__What is expected__
Report only the number of lines that contain the string "name" in the records below.

__Data shown__
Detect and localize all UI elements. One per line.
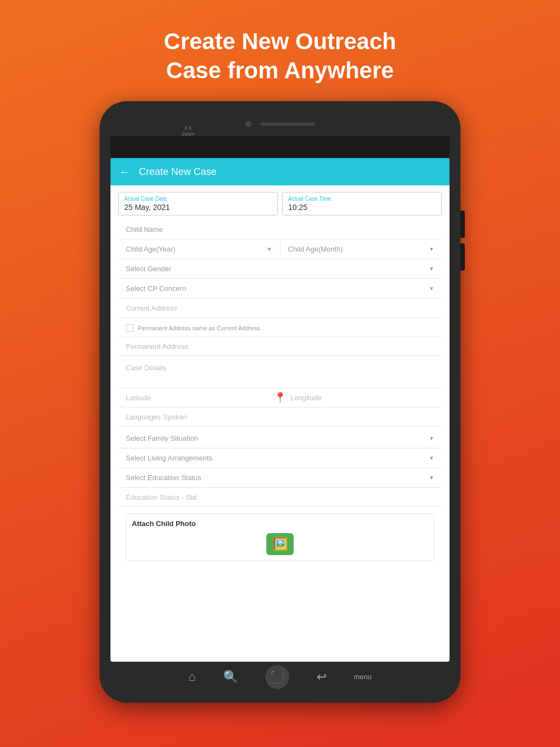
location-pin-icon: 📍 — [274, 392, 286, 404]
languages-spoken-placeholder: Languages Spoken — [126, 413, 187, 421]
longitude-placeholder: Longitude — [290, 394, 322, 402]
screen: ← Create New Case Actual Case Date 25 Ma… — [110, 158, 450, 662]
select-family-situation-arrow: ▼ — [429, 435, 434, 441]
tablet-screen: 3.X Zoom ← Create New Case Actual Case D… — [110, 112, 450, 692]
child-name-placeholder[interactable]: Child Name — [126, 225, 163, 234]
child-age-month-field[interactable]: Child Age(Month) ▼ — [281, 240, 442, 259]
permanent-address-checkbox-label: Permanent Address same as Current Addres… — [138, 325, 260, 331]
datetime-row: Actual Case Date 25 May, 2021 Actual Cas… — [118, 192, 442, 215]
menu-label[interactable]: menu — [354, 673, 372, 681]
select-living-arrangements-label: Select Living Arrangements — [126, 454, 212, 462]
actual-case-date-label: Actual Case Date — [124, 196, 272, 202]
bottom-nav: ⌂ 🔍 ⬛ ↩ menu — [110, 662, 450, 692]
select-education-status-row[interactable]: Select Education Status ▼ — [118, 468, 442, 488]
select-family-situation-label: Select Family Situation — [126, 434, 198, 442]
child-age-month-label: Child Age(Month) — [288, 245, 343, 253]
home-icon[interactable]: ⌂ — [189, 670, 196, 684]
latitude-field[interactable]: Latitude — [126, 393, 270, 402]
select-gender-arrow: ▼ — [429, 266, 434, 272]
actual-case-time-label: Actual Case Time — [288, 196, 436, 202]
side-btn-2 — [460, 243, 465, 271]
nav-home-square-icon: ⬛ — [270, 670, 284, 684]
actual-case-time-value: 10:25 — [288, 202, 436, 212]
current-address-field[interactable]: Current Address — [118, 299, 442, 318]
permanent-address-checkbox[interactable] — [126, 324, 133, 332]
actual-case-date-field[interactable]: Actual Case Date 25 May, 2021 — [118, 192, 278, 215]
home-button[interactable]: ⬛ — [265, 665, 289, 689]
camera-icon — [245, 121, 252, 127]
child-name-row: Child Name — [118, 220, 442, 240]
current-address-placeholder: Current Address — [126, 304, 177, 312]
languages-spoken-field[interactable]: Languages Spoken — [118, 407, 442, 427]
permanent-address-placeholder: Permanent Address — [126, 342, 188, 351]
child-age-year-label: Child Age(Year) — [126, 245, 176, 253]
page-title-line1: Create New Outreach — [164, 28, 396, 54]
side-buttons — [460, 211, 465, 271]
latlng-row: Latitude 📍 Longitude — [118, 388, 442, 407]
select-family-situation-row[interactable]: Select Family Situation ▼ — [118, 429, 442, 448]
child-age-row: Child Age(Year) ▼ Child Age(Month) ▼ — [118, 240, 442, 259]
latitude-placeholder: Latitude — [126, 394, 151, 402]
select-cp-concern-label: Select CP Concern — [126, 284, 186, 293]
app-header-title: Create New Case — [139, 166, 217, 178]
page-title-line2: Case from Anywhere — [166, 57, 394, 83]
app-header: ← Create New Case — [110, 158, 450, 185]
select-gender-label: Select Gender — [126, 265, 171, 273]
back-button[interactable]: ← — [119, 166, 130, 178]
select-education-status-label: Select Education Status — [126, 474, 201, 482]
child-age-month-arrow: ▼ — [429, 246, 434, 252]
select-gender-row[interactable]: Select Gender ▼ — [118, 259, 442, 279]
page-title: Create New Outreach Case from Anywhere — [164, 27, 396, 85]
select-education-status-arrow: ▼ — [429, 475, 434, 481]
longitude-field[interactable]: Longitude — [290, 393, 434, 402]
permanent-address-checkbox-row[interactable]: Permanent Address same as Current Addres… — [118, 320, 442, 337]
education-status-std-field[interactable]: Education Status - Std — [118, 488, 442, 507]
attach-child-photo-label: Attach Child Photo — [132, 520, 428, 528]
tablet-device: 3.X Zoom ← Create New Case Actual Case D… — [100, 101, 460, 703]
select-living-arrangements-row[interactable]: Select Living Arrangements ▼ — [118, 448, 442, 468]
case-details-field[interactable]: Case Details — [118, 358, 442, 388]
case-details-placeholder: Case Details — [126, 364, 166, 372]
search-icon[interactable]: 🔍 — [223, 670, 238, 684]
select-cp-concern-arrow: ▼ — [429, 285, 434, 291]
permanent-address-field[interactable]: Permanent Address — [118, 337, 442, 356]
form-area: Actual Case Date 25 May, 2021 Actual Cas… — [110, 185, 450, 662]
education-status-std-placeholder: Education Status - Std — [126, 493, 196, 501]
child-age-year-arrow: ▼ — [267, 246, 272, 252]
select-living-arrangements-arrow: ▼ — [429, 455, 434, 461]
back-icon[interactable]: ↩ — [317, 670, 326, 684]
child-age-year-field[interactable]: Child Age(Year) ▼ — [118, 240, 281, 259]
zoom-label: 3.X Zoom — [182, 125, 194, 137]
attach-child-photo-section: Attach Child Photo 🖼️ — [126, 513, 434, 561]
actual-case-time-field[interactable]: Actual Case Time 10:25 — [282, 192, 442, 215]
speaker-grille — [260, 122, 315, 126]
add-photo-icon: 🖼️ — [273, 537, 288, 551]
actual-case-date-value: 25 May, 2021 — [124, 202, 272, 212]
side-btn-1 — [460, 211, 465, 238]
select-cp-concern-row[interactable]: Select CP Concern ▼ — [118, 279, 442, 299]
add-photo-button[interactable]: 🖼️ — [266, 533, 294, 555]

---

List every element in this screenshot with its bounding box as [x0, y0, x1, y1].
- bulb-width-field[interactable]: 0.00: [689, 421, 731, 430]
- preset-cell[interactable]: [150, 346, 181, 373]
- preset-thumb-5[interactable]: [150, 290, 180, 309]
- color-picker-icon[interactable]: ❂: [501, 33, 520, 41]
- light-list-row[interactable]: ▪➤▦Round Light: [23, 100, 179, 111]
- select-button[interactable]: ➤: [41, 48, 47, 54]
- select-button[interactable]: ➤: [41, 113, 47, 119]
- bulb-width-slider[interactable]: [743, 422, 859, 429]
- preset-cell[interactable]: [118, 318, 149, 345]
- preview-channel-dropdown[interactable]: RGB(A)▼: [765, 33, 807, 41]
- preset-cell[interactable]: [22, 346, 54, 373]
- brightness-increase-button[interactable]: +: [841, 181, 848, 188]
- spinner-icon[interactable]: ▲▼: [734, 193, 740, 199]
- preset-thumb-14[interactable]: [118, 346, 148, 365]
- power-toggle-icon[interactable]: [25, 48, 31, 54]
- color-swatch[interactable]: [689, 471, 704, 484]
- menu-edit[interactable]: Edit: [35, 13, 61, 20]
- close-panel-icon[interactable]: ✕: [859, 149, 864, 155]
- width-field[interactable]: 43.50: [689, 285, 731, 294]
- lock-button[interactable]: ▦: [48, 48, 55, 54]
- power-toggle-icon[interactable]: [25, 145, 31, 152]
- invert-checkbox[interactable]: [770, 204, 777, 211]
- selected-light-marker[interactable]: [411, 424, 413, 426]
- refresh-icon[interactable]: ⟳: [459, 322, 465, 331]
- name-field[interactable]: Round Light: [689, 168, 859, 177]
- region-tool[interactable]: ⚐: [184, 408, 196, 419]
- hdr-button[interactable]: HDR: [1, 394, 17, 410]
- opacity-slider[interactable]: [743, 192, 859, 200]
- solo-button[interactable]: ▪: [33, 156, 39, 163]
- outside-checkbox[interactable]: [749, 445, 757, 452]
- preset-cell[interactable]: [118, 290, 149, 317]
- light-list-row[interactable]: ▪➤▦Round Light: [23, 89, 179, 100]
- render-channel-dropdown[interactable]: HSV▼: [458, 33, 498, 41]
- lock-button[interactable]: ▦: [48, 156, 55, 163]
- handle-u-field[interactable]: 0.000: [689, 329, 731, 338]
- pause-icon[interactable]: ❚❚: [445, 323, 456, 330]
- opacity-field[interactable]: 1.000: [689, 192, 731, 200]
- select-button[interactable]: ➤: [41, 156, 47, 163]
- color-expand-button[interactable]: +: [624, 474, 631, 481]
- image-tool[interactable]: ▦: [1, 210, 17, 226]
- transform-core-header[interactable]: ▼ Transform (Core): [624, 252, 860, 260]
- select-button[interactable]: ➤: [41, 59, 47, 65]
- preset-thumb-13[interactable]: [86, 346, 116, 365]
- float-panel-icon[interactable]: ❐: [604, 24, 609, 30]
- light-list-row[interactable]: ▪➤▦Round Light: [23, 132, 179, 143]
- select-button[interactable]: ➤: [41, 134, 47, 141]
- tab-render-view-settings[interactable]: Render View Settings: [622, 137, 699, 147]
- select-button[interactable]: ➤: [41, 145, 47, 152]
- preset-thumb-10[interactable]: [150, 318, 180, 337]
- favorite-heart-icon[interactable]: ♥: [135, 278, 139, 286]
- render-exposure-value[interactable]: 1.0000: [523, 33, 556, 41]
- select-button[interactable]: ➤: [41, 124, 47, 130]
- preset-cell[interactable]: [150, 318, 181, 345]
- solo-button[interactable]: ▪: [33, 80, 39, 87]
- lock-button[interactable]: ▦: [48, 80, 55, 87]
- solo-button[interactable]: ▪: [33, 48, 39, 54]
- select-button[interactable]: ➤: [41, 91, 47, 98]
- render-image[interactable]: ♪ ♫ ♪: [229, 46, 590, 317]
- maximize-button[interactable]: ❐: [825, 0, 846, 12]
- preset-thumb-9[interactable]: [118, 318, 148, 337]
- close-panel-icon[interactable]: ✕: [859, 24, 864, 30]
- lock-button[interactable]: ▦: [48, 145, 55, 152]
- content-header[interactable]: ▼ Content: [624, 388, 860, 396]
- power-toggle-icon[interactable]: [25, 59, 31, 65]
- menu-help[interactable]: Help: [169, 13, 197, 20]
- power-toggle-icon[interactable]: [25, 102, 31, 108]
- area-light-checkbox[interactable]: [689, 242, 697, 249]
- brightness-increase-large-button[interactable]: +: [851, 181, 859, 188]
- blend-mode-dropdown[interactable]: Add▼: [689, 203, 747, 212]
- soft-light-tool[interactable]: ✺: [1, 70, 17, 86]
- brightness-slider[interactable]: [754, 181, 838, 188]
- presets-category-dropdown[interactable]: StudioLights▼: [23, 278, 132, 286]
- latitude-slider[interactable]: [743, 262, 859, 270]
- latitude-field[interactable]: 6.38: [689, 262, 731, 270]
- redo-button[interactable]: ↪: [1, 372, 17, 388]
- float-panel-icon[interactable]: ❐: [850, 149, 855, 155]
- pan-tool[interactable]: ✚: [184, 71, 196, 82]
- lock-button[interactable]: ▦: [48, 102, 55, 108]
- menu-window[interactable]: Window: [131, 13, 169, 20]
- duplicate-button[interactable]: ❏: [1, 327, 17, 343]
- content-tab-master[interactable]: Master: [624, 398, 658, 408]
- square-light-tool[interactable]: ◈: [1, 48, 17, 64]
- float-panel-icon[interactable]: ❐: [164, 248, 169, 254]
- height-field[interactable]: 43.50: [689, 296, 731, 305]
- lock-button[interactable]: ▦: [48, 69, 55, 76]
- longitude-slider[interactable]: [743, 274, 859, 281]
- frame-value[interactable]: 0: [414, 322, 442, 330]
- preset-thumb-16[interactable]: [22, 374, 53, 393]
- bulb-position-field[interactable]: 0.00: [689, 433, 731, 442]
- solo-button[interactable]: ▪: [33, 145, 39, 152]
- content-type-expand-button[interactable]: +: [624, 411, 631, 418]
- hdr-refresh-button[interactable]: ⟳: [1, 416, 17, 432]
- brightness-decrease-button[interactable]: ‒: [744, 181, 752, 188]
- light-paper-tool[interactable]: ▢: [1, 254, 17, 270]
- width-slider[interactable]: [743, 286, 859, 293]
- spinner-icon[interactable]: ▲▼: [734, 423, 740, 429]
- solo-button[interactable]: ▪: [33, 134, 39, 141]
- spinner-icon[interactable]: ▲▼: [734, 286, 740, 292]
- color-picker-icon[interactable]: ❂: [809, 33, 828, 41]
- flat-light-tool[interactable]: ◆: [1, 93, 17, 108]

__Solution below__
3